After being the client, McCraith believes he knows how to speak to clients more effectively, and it revolves around hard business.

“I’m now talking to clients the way I wanted to be spoken to – let’s talk real business measures. When you go client side, you become a better business person, you have to liaise with other business divisions, not just marketing," he says. "The key thing you learn is that what agencies think you need is not what you need. There are peripheral things that the agency thinks are important. I know what’s working but the agency might fumble around what they think is working. As a client, you’ve always got to sell stuff.

If you don’t you die. Every month there are sales stats and every month it goes back to zero and you start again. You can’t run away and hide from them – you own those numbers."

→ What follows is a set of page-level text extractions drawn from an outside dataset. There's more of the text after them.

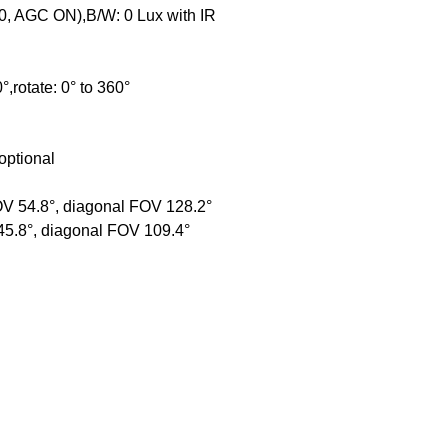
0, AGC ON),B/W: 0 Lux with IR
0°,rotate: 0° to 360°
optional
FOV 54.8°, diagonal FOV 128.2°
 45.8°, diagonal FOV 109.4°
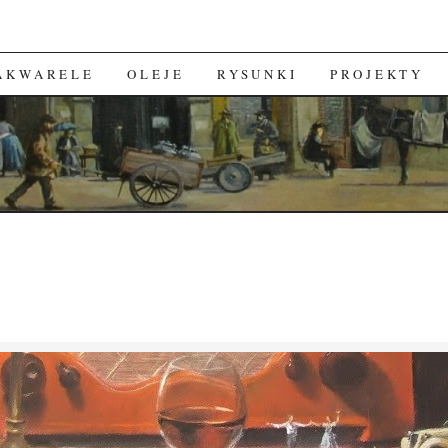
 AKWARELE
OLEJE
RYSUNKI
PROJEKTY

A lot of the time, the client doesn’t give the agency all the information it needs to do that or communicate their objectives well enough. One of the biggest difficulties about moving to the agency side is not having all the information that you have visibility of as the client.

For Skellern, it was an eye-opener to see where there are gaps in agency knowledge, which as a client he wasn’t aware of.

“What did surprise me, was that the agency doesn’t have the big picture about the other 90% of what the marketer is doing – sometimes because the client doesn’t think to share it. I’ve been on a bit of a crusade to get greater exposure to the broader conversations marketers are having. If you understand a company’s purpose it’s easier to do a better job of the media element we’re charged with,” he says.

However, that focus on the detail of media rather than the big picture might make it tougher to move into a client side role than someone with an agency background might think.

“I wish I’d known more about media when I was a marketer, but where I think someone from agency would become unstuck at least in FMCG land, would be the commercial side of things, the nuts and bolts of running a P&L – it’s phenomenally more complex than the environment of media,” Skellern says.

Telstra’s Andy Bateman agrees. He moved to Telstra two years ago after decades in agency roles.

“The biggest shock for me was the depth to which you are expected to understand the business. The level of intimacy but also the ability to pull back to 50,000 feet and think about five years’ time. An agency can’t have that level of intimacy and one

of the frustrations is never being able to go deep enough. It cuts both ways. If clients don’t treat agencies as real partners, they can’t expect them to have that level of understanding,” he says.

“For 20-something years, my opinion was based on agency perspective. At an agency, you’re hired help, you don’t own the problem in its entirety so the level of responsibility that comes with that is different. There’s no walking away from it as a client.”